--- PROBLEM DETAILS ---
Leave out every picture, then transcribe the rest of the listing exactly.

>>>>>

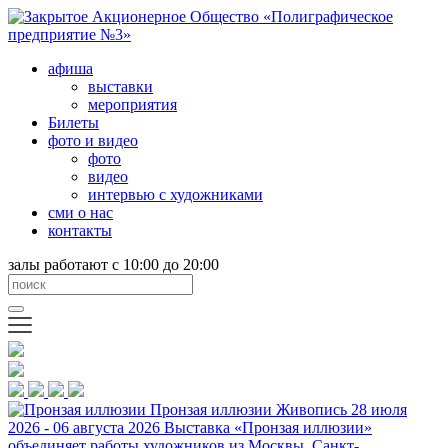
афиша
выставки
мероприятия
Билеты
фото и видео
фото
видео
интервью с художниками
сми о нас
контакты
залы работают с 10:00 до 20:00
Пронзая иллюзии
Живопись
28 июля
2026 - 06 августа 2026
Выставка «Пронзая иллюзии»
объединяет работы художников из Москвы, Санкт-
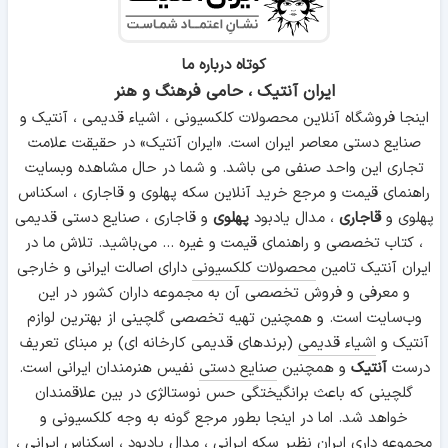
کوتاه درباره ما
ایران آنتیک ، حامی فرهنگ و هنر
اینجا فروشگاه آنلاین محصولات کلکسیونی ، اشیاء قدیمی ، آنتیک و
صنایع دستی معاصر ایران است. «ایران آنتیک» در حقیقت علامت
تجاری این واحد صنفی می باشد. و شما در حال مشاهده وبسایت
راهنمای قیمت و مرجع خرید آنلاین سکه پهلوی و قاجاری ، اسکناس
پهلوی و
قاجاری
، مدال یادبود
پهلوی
و قاجاری ، صنایع دستی قدیمی
، کتاب تخصصی و راهنمای قیمت و غیره ... می‌باشید. تلاش ما در
ایران آنتیک تامین
محصولات کلکسیونی
دارای اصالت ایرانی و خارجی
و معرفی و فروش تخصصی آن به مجموعه داران کشور در این
وب‌سایت است. و همچنین تهیه تخصصی گلچینی از بهترین لوازم
آنتیک و
اشیاء قدیمی
(برندهای قدیمی کارخانه ای) بر مبنای تعریف
درست
آنتیک
و همچنین
صنایع دستی
نفیس هنرمندان ایرانی است.
گلچینی که باعث برانگیختگی حس نوستالژی در بین علاقمندان
خواهد شد. اما در اینجا بطور مرجع گونه به وجه کلکسیونی و
مجموعه داری ایران نظیر سکه ایرانی ، مدال یادبود ، اسکناس ایرانی ،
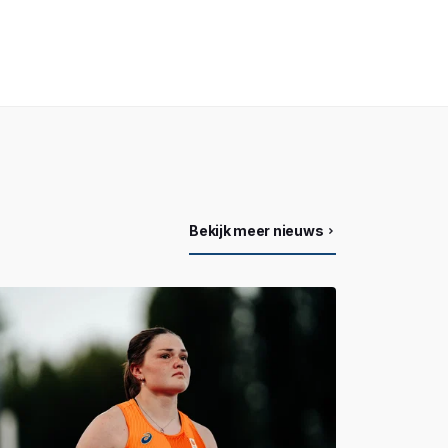
Bekijk meer nieuws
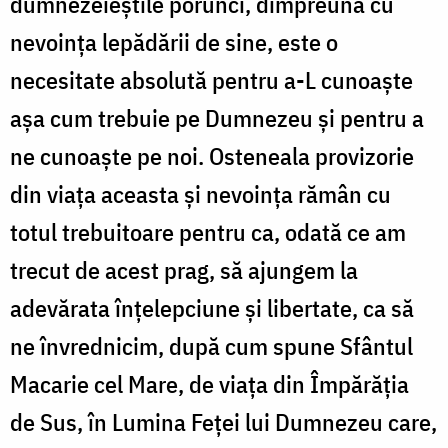
dumnezeieştile porunci, dimpreună cu
nevoinţa lepădării de sine, este o
necesitate absolută pentru a-L cunoaşte
aşa cum trebuie pe Dumnezeu şi pentru a
ne cunoaște pe noi. Osteneala provizorie
din viaţa aceasta şi nevoinţa rămân cu
totul trebuitoare pentru ca, odată ce am
trecut de acest prag, să ajungem la
adevărata înţelepciune şi libertate, ca să
ne învrednicim, după cum spune Sfântul
Macarie cel Mare, de viaţa din Împărăţia
de Sus, în Lumina Feţei lui Dumnezeu care,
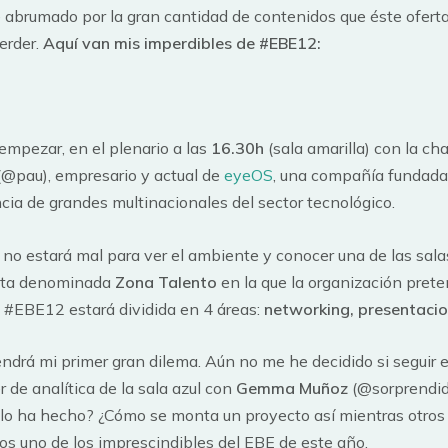
brumado por la gran cantidad de contenidos que éste oferta
erder.
Aquí van mis imperdibles de #EBE12:
mpezar, en el plenario a las
16.30h
(sala amarilla) con la ch
@pau), empresario y actual de
eyeOS
, una compañía fundada 
a de grandes multinacionales del sector tecnológico.
 no estará mal para ver el ambiente y conocer una de las sala
esta denominada
Zona Talento
en la que la organización prete
 #EBE12 estará dividida en 4 áreas:
networking, presentacio
ndrá mi primer gran dilema. Aún no me he decidido si seguir 
er de analítica de la sala azul con
Gemma Muñoz
(@sorprendida
 lo ha hecho? ¿Cómo se monta un proyecto así mientras otros
os uno de los imprescindibles del EBE de este año.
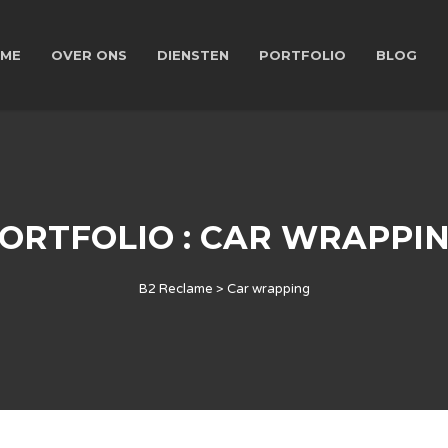
ME
OVER ONS
DIENSTEN
PORTFOLIO
BLOG
ORTFOLIO : CAR WRAPPI
B2 Reclame
>
Car wrapping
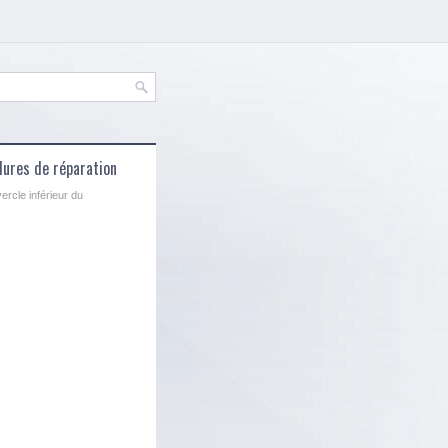
dures de réparation
ercle inférieur du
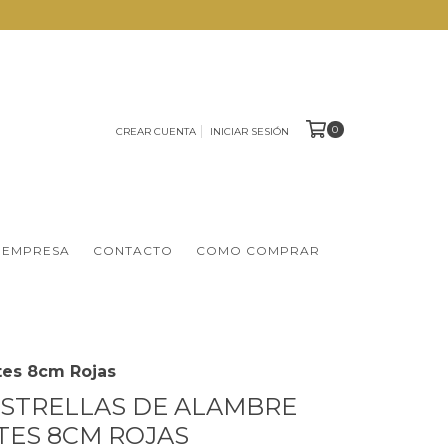
0
CREAR CUENTA
INICIAR SESIÓN
 EMPRESA
CONTACTO
COMO COMPRAR
tes 8cm Rojas
 ESTRELLAS DE ALAMBRE
ES 8CM ROJAS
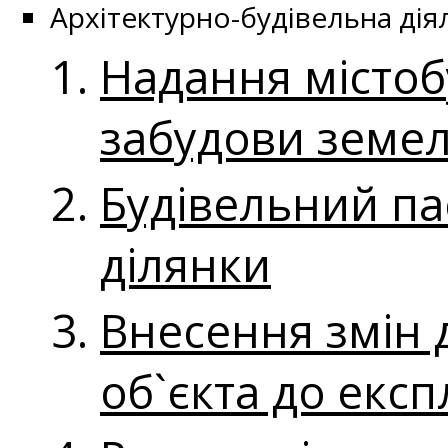
Архітектурно-будівельна дія
Надання містоб
забудови земел
Будівельний па
ділянки
Внесення змін д
об`єкта до експ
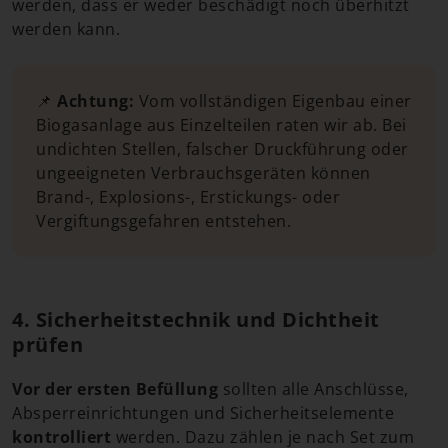
werden, dass er weder beschädigt noch überhitzt
werden kann.
📌
Achtung:
Vom vollständigen Eigenbau einer
Biogasanlage aus Einzelteilen raten wir ab. Bei
undichten Stellen, falscher Druckführung oder
ungeeigneten Verbrauchsgeräten können
Brand-, Explosions-, Erstickungs- oder
Vergiftungsgefahren entstehen.
4. Sicherheitstechnik und Dichtheit
prüfen
Vor der ersten Befüllung
sollten alle Anschlüsse,
Absperreinrichtungen und Sicherheitselemente
kontrolliert
werden. Dazu zählen je nach Set zum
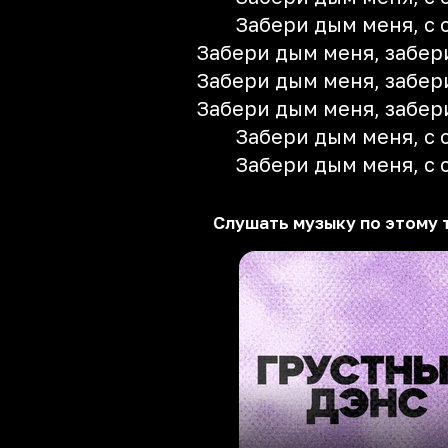
Забери дым меня, с 
Забери дым меня, забер
Забери дым меня, забер
Забери дым меня, забер
Забери дым меня, с 
Забери дым меня, с 
Слушать музыку по этому 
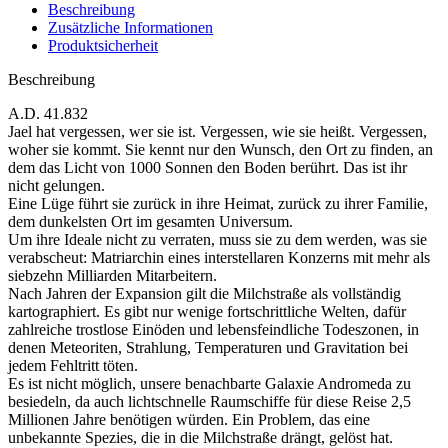
Beschreibung
Zusätzliche Informationen
Produktsicherheit
Beschreibung
A.D. 41.832
Jael hat vergessen, wer sie ist. Vergessen, wie sie heißt. Vergessen,
woher sie kommt. Sie kennt nur den Wunsch, den Ort zu finden, an
dem das Licht von 1000 Sonnen den Boden berührt. Das ist ihr
nicht gelungen.
Eine Lüge führt sie zurück in ihre Heimat, zurück zu ihrer Familie,
dem dunkelsten Ort im gesamten Universum.
Um ihre Ideale nicht zu verraten, muss sie zu dem werden, was sie
verabscheut: Matriarchin eines interstellaren Konzerns mit mehr als
siebzehn Milliarden Mitarbeitern.
Nach Jahren der Expansion gilt die Milchstraße als vollständig
kartographiert. Es gibt nur wenige fortschrittliche Welten, dafür
zahlreiche trostlose Einöden und lebensfeindliche Todeszonen, in
denen Meteoriten, Strahlung, Temperaturen und Gravitation bei
jedem Fehltritt töten.
Es ist nicht möglich, unsere benachbarte Galaxie Andromeda zu
besiedeln, da auch lichtschnelle Raumschiffe für diese Reise 2,5
Millionen Jahre benötigen würden. Ein Problem, das eine
unbekannte Spezies, die in die Milchstraße drängt, gelöst hat.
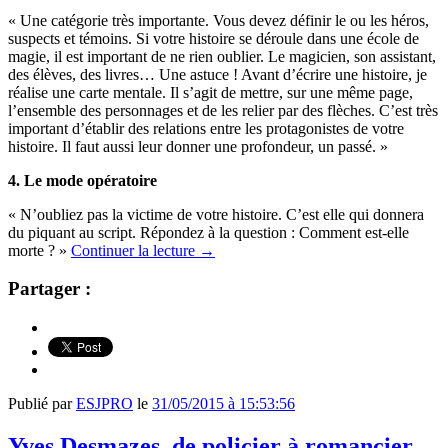
« Une catégorie très importante. Vous devez définir le ou les héros,
suspects et témoins. Si votre histoire se déroule dans une école de
magie, il est important de ne rien oublier. Le magicien, son assistant,
des élèves, des livres… Une astuce ! Avant d’écrire une histoire, je
réalise une carte mentale. Il s’agit de mettre, sur une même page,
l’ensemble des personnages et de les relier par des flèches. C’est très
important d’établir des relations entre les protagonistes de votre
histoire. Il faut aussi leur donner une profondeur, un passé. »
4. Le mode opératoire
« N’oubliez pas la victime de votre histoire. C’est elle qui donnera
du piquant au script. Répondez à la question : Comment est-elle
morte ? »
Continuer la lecture
→
Partager :
Publié par
ESJPRO
le
31/05/2015 à 15:53:56
Yves Desmazes, de policier à romancier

<<<<<

--- SOLUTION TO THIS EXERCISE ---
афиша
выставки
мероприятия
Билеты
фото и видео
фото
видео
интервью с художниками
сми о нас
контакты
залы работают с 10:00 до 20:00
Пронзая иллюзии
Живопись
28 июля
2026 - 06 августа 2026
Выставка «Пронзая иллюзии»
объединяет работы художников из Москвы, Санкт-
کوتاه درباره ما
ایران آنتیک ، حامی فرهنگ و هنر
اینجا فروشگاه آنلاین محصولات کلکسیونی ، اشیاء قدیمی ، آنتیک و
صنایع دستی معاصر ایران است. «ایران آنتیک» در حقیقت علامت
تجاری این واحد صنفی می باشد. و شما در حال مشاهده وبسایت
راهنمای قیمت و مرجع خرید آنلاین سکه پهلوی و قاجاری ، اسکناس
پهلوی و
قاجاری
، مدال یادبود
پهلوی
و قاجاری ، صنایع دستی قدیمی
، کتاب تخصصی و راهنمای قیمت و غیره ... می‌باشید. تلاش ما در
ایران آنتیک تامین
محصولات کلکسیونی
دارای اصالت ایرانی و خارجی
و معرفی و فروش تخصصی آن به مجموعه داران کشور در این
وب‌سایت است. و همچنین تهیه تخصصی گلچینی از بهترین لوازم
آنتیک و
اشیاء قدیمی
(برندهای قدیمی کارخانه ای) بر مبنای تعریف
درست
آنتیک
و همچنین
صنایع دستی
نفیس هنرمندان ایرانی است.
گلچینی که باعث برانگیختگی حس نوستالژی در بین علاقمندان
خواهد شد. اما در اینجا بطور مرجع گونه به وجه کلکسیونی و
مجموعه داری ایران نظیر سکه ایرانی ، مدال یادبود ، اسکناس ایرانی ،
Bekijk meer nieuws
dumnezeieştile porunci, dimpreună cu
nevoinţa lepădării de sine, este o
necesitate absolută pentru a-L cunoaşte
aşa cum trebuie pe Dumnezeu şi pentru a
ne cunoaște pe noi. Osteneala provizorie
din viaţa aceasta şi nevoinţa rămân cu
totul trebuitoare pentru ca, odată ce am
trecut de acest prag, să ajungem la
adevărata înţelepciune şi libertate, ca să
ne învrednicim, după cum spune Sfântul
Macarie cel Mare, de viaţa din Împărăţia
de Sus, în Lumina Feţei lui Dumnezeu care,
brumado por la gran cantidad de contenidos que éste oferta
erder.
Aquí van mis imperdibles de #EBE12:
mpezar, en el plenario a las
16.30h
(sala amarilla) con la ch
@pau), empresario y actual de
eyeOS
, una compañía fundada 
a de grandes multinacionales del sector tecnológico.
 no estará mal para ver el ambiente y conocer una de las sala
esta denominada
Zona Talento
en la que la organización prete
 #EBE12 estará dividida en 4 áreas:
networking, presentacio
ndrá mi primer gran dilema. Aún no me he decidido si seguir 
er de analítica de la sala azul con
Gemma Muñoz
(@sorprendida
 lo ha hecho? ¿Cómo se monta un proyecto así mientras otros
os uno de los imprescindibles del EBE de este año.
ME
OVER ONS
DIENSTEN
PORTFOLIO
BLOG
ORTFOLIO : CAR WRAPPI
B2 Reclame
>
Car wrapping
dures de réparation
ercle inférieur du
0
CREAR CUENTA
INICIAR SESIÓN
 EMPRESA
CONTACTO
COMO COMPRAR
tes 8cm Rojas
 ESTRELLAS DE ALAMBRE
ES 8CM ROJAS
Архітектурно-будівельна дія
Надання містоб
забудови земел
Будівельний па
ділянки
Внесення змін д
об`єкта до експ
werden, dass er weder beschädigt noch überhitzt
werden kann.
📌
Achtung:
Vom vollständigen Eigenbau einer
Biogasanlage aus Einzelteilen raten wir ab. Bei
undichten Stellen, falscher Druckführung oder
ungeeigneten Verbrauchsgeräten können
Brand-, Explosions-, Erstickungs- oder
Vergiftungsgefahren entstehen.
4. Sicherheitstechnik und Dichtheit
prüfen
Vor der ersten Befüllung
sollten alle Anschlüsse,
Absperreinrichtungen und Sicherheitselemente
kontrolliert
werden. Dazu zählen je nach Set zum
Забери дым меня, с 
Забери дым меня, забер
Забери дым меня, забер
Забери дым меня, забер
Забери дым меня, с 
Забери дым меня, с 
Слушать музыку по этому 
Beschreibung
Zusätzliche Informationen
Produktsicherheit
Beschreibung
A.D. 41.832
Jael hat vergessen, wer sie ist. Vergessen, wie sie heißt. Vergessen,
woher sie kommt. Sie kennt nur den Wunsch, den Ort zu finden, an
dem das Licht von 1000 Sonnen den Boden berührt. Das ist ihr
nicht gelungen.
Eine Lüge führt sie zurück in ihre Heimat, zurück zu ihrer Familie,
dem dunkelsten Ort im gesamten Universum.
Um ihre Ideale nicht zu verraten, muss sie zu dem werden, was sie
verabscheut: Matriarchin eines interstellaren Konzerns mit mehr als
siebzehn Milliarden Mitarbeitern.
Nach Jahren der Expansion gilt die Milchstraße als vollständig
kartographiert. Es gibt nur wenige fortschrittliche Welten, dafür
zahlreiche trostlose Einöden und lebensfeindliche Todeszonen, in
denen Meteoriten, Strahlung, Temperaturen und Gravitation bei
jedem Fehltritt töten.
Es ist nicht möglich, unsere benachbarte Galaxie Andromeda zu
besiedeln, da auch lichtschnelle Raumschiffe für diese Reise 2,5
Millionen Jahre benötigen würden. Ein Problem, das eine
unbekannte Spezies, die in die Milchstraße drängt, gelöst hat.
« Une catégorie très importante. Vous devez définir le ou les héros,
suspects et témoins. Si votre histoire se déroule dans une école de
magie, il est important de ne rien oublier. Le magicien, son assistant,
des élèves, des livres… Une astuce ! Avant d’écrire une histoire, je
réalise une carte mentale. Il s’agit de mettre, sur une même page,
l’ensemble des personnages et de les relier par des flèches. C’est très
important d’établir des relations entre les protagonistes de votre
histoire. Il faut aussi leur donner une profondeur, un passé. »
4. Le mode opératoire
« N’oubliez pas la victime de votre histoire. C’est elle qui donnera
du piquant au script. Répondez à la question : Comment est-elle
morte ? »
Continuer la lecture
→
Partager :
Publié par
ESJPRO
le
31/05/2015 à 15:53:56
Yves Desmazes, de policier à romancier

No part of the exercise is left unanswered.